Motions for leave to amend complaint are left to the sound discretion of [the] trial court; the Supreme Court reviews such determinations under an abuse of discretion standard; and, unless convinced that [the] trial judge abused [his/ her] discretion, the Supreme Court is without authority to reverse. Church v. Massey, 697 So.2d 407, 413 (Miss.1997). Grant or denial of [a] motion for leave to amend is within [the] sound discretion of [the] trial court. MBF Corp. v. Century Bus. Communications, Inc., 663 So.2d 595, 600 (Miss.1995); Frank v. Dore, 635 So.2d 1369, 1375 (Miss.1994). Amendments to the pleadings are properly addressed to the discretion of the lower court. Red Enters., Inc. v. Peashooter, Inc., 455 So.2d 793, 796 (Miss.1984); McDonald v. Holmes, 595 So.2d 434, 436 (Miss.1992). Where the plaintiff filed his motion for amendment of declaration setting out its exact terms, and such terms were incorporated into an order which quoted [the] text of [the] motion and which was filed in [the] cause and entered upon [the] minutes of [the] court, [the] amendment was sufficient, as against [the] defendant's contention that [the] original declaration should have been manually amended by interlineation or otherwise. International Order v. Barnes, 204 Miss. 333, 341, 37 So.2d 487 (1948) (overruled on other grounds by Mississippi Baptist Hosp. v. Holmes, 214 Miss. 906, 55 So.2d 142 (1951)). While the trial court has discretion to allow an amendment and should do so freely under the proper circumstances, an amendment should not occur when to do so would prejudice [the] defendant. Hester v. Bandy, 627 So.2d 833, 839 (Miss.1993).

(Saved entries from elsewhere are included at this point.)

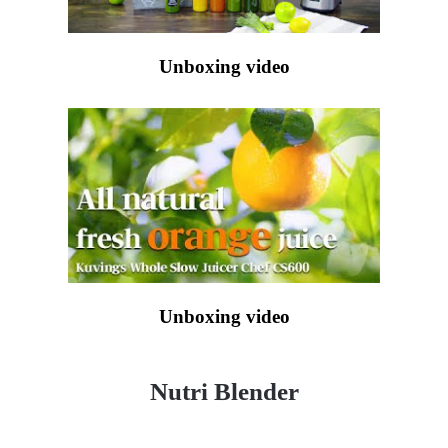
Unboxing video
Unboxing video
Nutri Blender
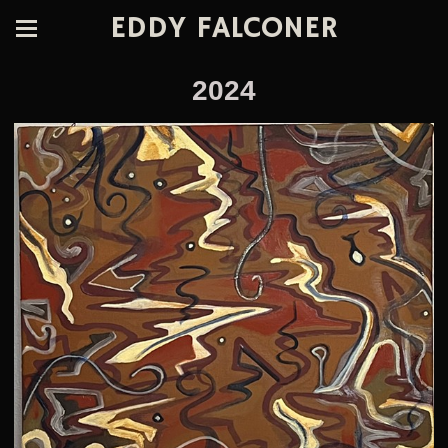
EDDY FALCONER
2024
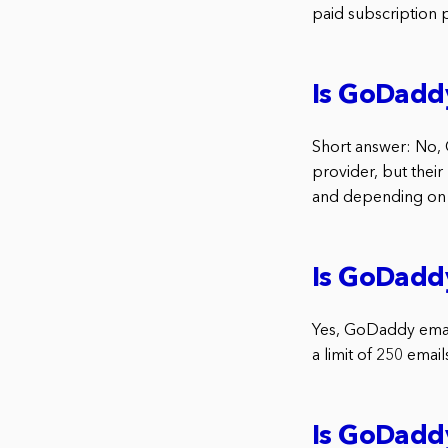
paid subscription 
Is GoDaddy
Short answer: No, 
provider, but their 
and depending on w
Is GoDaddy
Yes, GoDaddy email i
a limit of 250 emai
Is GoDadd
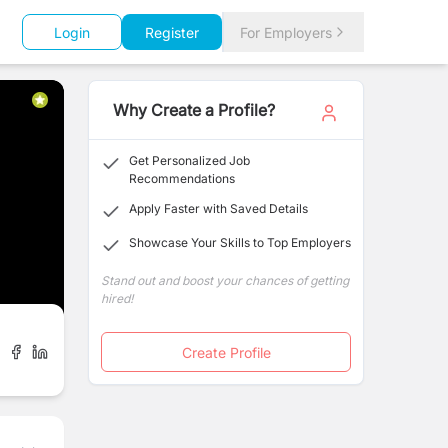
Login
Register
For Employers
Why Create a Profile?
Get Personalized Job
Recommendations
Apply Faster with Saved Details
Showcase Your Skills to Top Employers
Stand out and boost your chances of getting
hired!
Create Profile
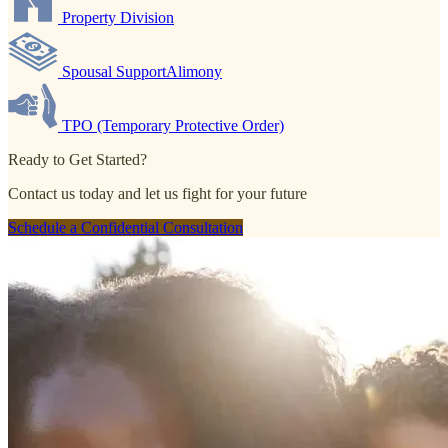
Property Division
Spousal SupportAlimony
TPO (Temporary Protective Order)
Ready to Get Started?
Contact us today and let us fight for your future
Schedule a Confidential Consultation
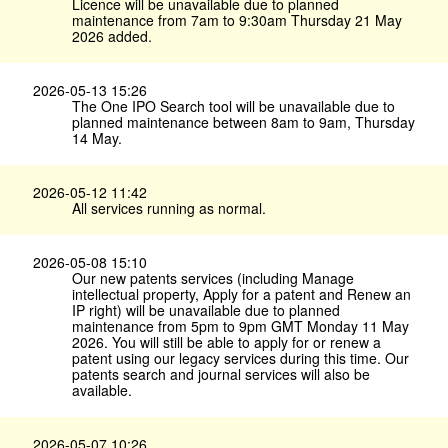
Licence will be unavailable due to planned
maintenance from 7am to 9:30am Thursday 21 May
2026 added.
2026-05-13 15:26
The One IPO Search tool will be unavailable due to
planned maintenance between 8am to 9am, Thursday
14 May.
2026-05-12 11:42
All services running as normal.
2026-05-08 15:10
Our new patents services (including Manage
intellectual property, Apply for a patent and Renew an
IP right) will be unavailable due to planned
maintenance from 5pm to 9pm GMT Monday 11 May
2026. You will still be able to apply for or renew a
patent using our legacy services during this time. Our
patents search and journal services will also be
available.
2026-05-07 10:26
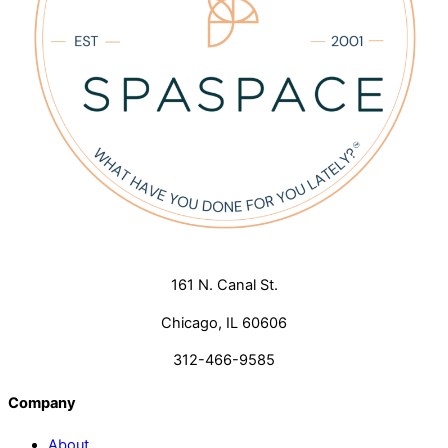
161 N. Canal St.
Chicago, IL 60606
312-466-9585
Company
About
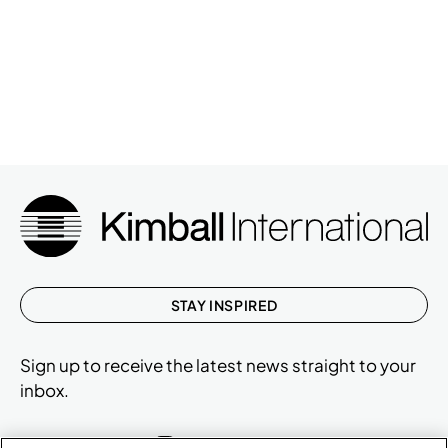
STAY INSPIRED
Sign up to receive the latest news straight to your
inbox.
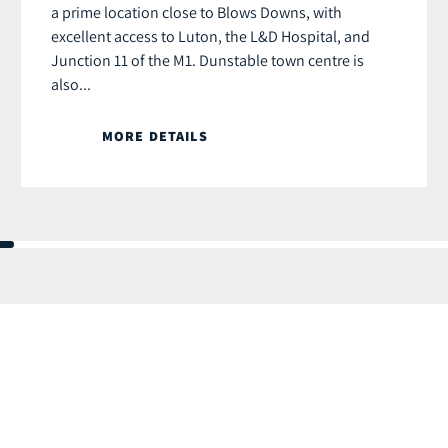
a prime location close to Blows Downs, with
excellent access to Luton, the L&D Hospital, and
Junction 11 of the M1. Dunstable town centre is
also...
MORE DETAILS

Preferred Risk Mut. Ins. Co. v. Johnson, 730 So.2d 574, 579 (Miss.1998). Thus, in today's case, we may reverse the trial court's denial of the Webbs' motion to amend their pleadings, only upon finding abuse of discretion by the trial court. Otherwise, the trial court's denial of this motion to amend must remain undisturbed.

¶ 9. The Webbs argue that because Miss. R. Civ. P. 15(a) requires "leave shall be freely given when justice so requires," the trial court should have granted their motion. Miss. R. Civ. P. 15(a). The Webbs also point out that this Court has found, in part through the comment to the rule, that amended pleadings have been liberally permitted throughout Mississippi's legal history. See Moeller v. Am. Guar. and Liab. Ins. Co., 812 So.2d 953, 962 (Miss.2002); Beverly v. Powers, 666 So.2d 806, 809 (Miss.1995); Rector v. Miss. State Highway Comm'n, 623 So.2d 975, 978 (Miss.1993). However, as the Webbs concede, the rule is not absolute.

Rule 15(a) declares that leave to amend "shall be freely given when justice so requires"; this mandate is to be heeded. . . if the underlying facts or circumstances relied upon by a plaintiff may be a proper subject of relief, he ought to be afforded an opportunity to test his claim on the merits. In the absence of any apparent or declared reason — such as undue delay, bad faith or dilatory motive on the part of the movant, repeated failure to cure deficiencies by amendments previously allowed,...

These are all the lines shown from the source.